_Your task_. Copy out all the lines in the records that include the word "Relation".

*** Supplied records Section Begins ***

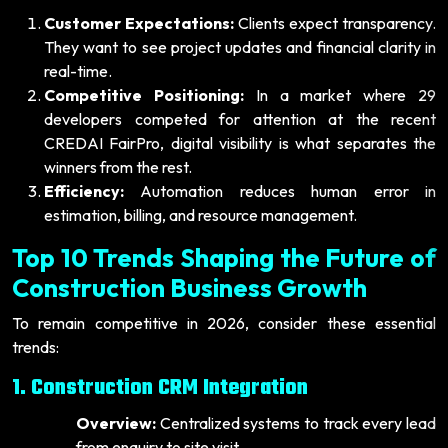
Customer Expectations:
Clients expect transparency.
They want to see project updates and financial clarity in
real-time.
Competitive Positioning:
In a market where 29
developers competed for attention at the recent
CREDAI FairPro, digital visibility is what separates the
winners from the rest.
Efficiency:
Automation reduces human error in
estimation, billing, and resource management.
Top 10 Trends Shaping the Future of
Construction Business Growth
To remain competitive in 2026, consider these essential
trends:
1. Construction CRM Integration
Overview:
Centralized systems to track every lead
from enquiry to site visit.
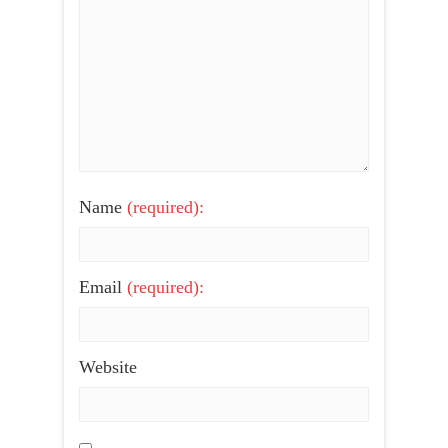
Name
(required):
Email
(required):
Website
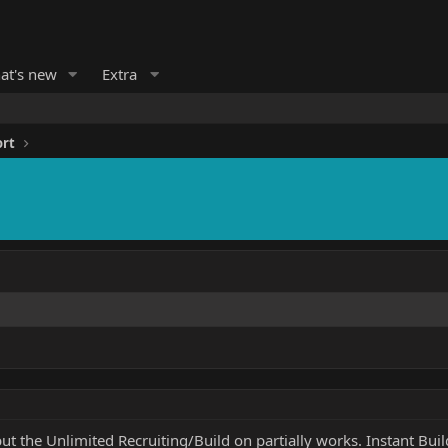
at's new
Extra
ort
 the Unlimited Recruiting/Build on partially works. Instant Buil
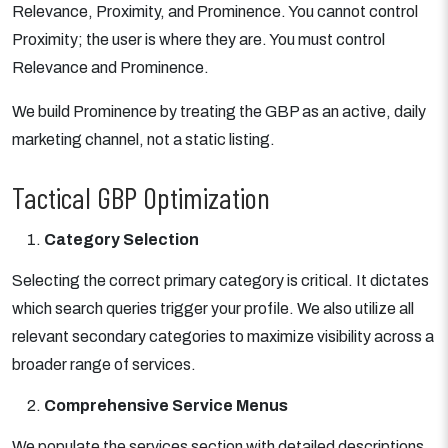
Relevance, Proximity, and Prominence. You cannot control
Proximity; the user is where they are. You must control
Relevance and Prominence.
We build Prominence by treating the GBP as an active, daily
marketing channel, not a static listing.
Tactical GBP Optimization
Category Selection
Selecting the correct primary category is critical. It dictates
which search queries trigger your profile. We also utilize all
relevant secondary categories to maximize visibility across a
broader range of services.
Comprehensive Service Menus
We populate the services section with detailed descriptions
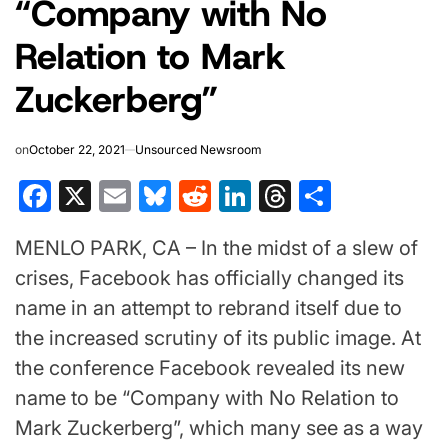
“Company with No
Relation to Mark
Zuckerberg”
on
October 22, 2021
Unsourced Newsroom
Facebook
X
Email
Bluesky
Reddit
LinkedIn
Threads
Share
MENLO PARK, CA – In the midst of a slew of
crises, Facebook has officially changed its
name in an attempt to rebrand itself due to
the increased scrutiny of its public image. At
the conference Facebook revealed its new
name to be “Company with No Relation to
Mark Zuckerberg”, which many see as a way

*** Supplied records Section Ends ***

_Output for this task_.
Relation to Mark
name to be “Company with No Relation to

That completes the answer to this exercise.